CHENNAI: The Tamil Nadu government on Monday told the Madras High Court it would immediately start removing invasive plant species from forest areas, and to begin with, 700 hectares have been identified in core tiger reserves for a pilot-scale project. Additional Chief Secretary Supriya Sahu made the submission before a divisional bench of Justices V Bharathidasan and N Satish Kumar.
Sahu said a proposal was forwarded to the Ministry of Environment, Forests and Climate seeking `10 crore under the Compensatory Afforestation Fund Management and Planning Authority (CAMPA) fund, which is pending approval. On the other hand, Rs 6 crore was received from NABARD.
She said a draft policy was put in the public domain inviting comments, and seven teams were formed and dispatched to MP, Telangana, Kerala, Gujarat, Rajasthan, Odisha, and Karnataka to study how they deal with invasive species. The court has instructed Sahu to immediately start the pilot project with the available funds and submit a progress report on March 18.
Removal of invasive plant species from forests is a herculean task, in which no Indian State has managed to succeed so far. Tamil Nadu, including the Western Ghats, is among the chief invasion hotspots in the country. A recent compendium of plants of TN recorded 6,723 taxa (species); 2,459 are non-native alien species, comprising nearly 36.6 per cent of the State’s flora.
An expert committee formed by the Madurai Bench of the Madras High Court sent a questionnaire to all forest divisions to report their estimates at the range level of the area under 17 listed invasive alien species. According to its report, the area under five major invasive alien species is estimated to be 2,68,100 hectares. Lantana camara was found in 1,85,000 ha, Prosopis juliflora (56,000 ha), Acacia mearnsii (wattle, 22,400 ha), Senna spectabilis (2,400 ha), and Opuntia sp. (2,300 ha). Meanwhile, the Invasive Alien Species Policy drafting committee said the area infested would be as large as 3,18,000 ha.

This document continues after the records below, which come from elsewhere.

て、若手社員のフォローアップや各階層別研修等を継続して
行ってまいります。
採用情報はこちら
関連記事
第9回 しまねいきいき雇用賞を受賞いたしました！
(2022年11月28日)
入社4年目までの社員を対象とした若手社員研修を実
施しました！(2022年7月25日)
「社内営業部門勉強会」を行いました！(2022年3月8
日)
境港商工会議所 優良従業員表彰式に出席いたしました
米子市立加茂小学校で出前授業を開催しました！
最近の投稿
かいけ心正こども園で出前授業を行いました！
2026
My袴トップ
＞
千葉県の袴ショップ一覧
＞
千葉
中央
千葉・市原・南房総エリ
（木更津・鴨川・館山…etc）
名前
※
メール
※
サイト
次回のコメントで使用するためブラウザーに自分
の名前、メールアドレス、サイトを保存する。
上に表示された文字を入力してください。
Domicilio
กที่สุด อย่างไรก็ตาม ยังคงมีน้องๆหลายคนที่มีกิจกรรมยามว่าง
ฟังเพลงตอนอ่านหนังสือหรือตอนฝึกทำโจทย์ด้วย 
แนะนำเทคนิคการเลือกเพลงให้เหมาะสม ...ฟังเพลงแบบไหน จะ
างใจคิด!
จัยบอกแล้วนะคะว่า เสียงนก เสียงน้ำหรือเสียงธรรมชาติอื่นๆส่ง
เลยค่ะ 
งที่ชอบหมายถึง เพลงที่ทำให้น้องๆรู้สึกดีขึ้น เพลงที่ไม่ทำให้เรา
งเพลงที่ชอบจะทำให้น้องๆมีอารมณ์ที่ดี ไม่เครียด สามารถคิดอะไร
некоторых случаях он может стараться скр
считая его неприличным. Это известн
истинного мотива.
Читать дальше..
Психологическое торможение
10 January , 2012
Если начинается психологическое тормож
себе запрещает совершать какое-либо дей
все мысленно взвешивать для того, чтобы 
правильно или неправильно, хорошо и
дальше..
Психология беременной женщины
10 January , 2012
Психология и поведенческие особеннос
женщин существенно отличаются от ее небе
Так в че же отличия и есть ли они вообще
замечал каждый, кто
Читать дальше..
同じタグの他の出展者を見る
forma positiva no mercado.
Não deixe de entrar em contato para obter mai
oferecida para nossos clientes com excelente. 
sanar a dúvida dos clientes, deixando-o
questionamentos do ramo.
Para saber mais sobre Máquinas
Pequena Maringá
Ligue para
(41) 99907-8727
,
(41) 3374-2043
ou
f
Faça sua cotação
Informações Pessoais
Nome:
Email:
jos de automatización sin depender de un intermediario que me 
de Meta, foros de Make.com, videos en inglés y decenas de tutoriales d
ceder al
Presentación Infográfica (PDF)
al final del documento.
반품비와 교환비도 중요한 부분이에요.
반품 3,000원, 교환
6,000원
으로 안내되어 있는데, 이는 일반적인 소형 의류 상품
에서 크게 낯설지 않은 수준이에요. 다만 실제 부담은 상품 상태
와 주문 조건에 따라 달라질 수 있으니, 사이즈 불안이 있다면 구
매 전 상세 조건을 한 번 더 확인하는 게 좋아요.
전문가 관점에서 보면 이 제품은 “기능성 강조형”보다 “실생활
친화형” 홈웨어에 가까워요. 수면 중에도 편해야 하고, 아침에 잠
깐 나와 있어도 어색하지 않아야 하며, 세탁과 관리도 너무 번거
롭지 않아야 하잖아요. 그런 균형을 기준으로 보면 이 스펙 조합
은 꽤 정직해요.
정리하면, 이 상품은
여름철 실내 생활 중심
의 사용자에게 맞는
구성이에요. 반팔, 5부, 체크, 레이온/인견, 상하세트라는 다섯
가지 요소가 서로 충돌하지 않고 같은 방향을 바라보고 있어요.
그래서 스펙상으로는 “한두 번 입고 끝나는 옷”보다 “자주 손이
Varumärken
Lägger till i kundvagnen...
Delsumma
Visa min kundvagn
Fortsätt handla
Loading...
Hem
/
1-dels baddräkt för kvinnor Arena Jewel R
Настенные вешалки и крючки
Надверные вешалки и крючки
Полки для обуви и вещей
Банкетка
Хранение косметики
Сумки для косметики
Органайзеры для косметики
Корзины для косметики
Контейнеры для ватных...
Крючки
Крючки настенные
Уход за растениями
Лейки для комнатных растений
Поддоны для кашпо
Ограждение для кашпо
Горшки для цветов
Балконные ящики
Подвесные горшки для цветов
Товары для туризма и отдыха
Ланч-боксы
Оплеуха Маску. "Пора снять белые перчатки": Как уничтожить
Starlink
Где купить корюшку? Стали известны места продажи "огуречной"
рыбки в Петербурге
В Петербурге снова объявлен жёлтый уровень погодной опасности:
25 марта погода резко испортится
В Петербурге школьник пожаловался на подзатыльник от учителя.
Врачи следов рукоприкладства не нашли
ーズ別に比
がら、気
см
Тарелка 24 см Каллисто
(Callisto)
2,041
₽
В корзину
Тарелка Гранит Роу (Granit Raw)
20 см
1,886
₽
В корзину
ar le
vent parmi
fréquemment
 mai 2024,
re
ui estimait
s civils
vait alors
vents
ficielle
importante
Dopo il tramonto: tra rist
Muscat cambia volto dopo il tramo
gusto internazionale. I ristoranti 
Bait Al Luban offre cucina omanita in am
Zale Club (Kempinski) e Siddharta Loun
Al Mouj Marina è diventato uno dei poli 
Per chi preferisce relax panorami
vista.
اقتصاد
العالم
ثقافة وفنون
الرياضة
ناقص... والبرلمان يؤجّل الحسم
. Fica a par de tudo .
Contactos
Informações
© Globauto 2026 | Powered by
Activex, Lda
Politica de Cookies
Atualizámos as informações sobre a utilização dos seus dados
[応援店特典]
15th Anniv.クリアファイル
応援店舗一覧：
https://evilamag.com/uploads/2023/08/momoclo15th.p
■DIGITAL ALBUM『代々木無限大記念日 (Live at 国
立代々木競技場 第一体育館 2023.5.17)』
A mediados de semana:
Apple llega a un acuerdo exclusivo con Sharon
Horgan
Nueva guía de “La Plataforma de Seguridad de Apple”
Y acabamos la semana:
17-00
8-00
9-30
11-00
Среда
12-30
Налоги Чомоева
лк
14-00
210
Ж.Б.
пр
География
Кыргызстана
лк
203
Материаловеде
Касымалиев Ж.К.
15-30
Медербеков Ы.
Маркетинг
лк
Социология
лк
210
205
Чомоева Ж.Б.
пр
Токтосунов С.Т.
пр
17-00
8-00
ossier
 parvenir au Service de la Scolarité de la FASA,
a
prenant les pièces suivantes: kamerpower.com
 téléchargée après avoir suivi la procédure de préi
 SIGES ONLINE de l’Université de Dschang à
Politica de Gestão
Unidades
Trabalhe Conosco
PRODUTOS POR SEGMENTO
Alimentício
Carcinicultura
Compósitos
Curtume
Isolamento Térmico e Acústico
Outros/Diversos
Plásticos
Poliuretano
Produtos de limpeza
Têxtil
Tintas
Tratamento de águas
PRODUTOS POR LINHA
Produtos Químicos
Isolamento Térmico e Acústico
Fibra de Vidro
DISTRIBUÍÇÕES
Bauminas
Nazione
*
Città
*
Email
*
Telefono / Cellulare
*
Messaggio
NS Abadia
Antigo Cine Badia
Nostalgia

Chief Wildlife Warden Shekhar Kumar Niraj told the court, along with the removal, restocking the cleared area with native grass/plant species and maintaining it for the next three years would be crucial for the success of the project and the forest department is on the job. Advocate T Mohan, appointed by the court as the amicus curiae, pointed out that removal and restoration should be conducted under the direct supervision of the expert committee.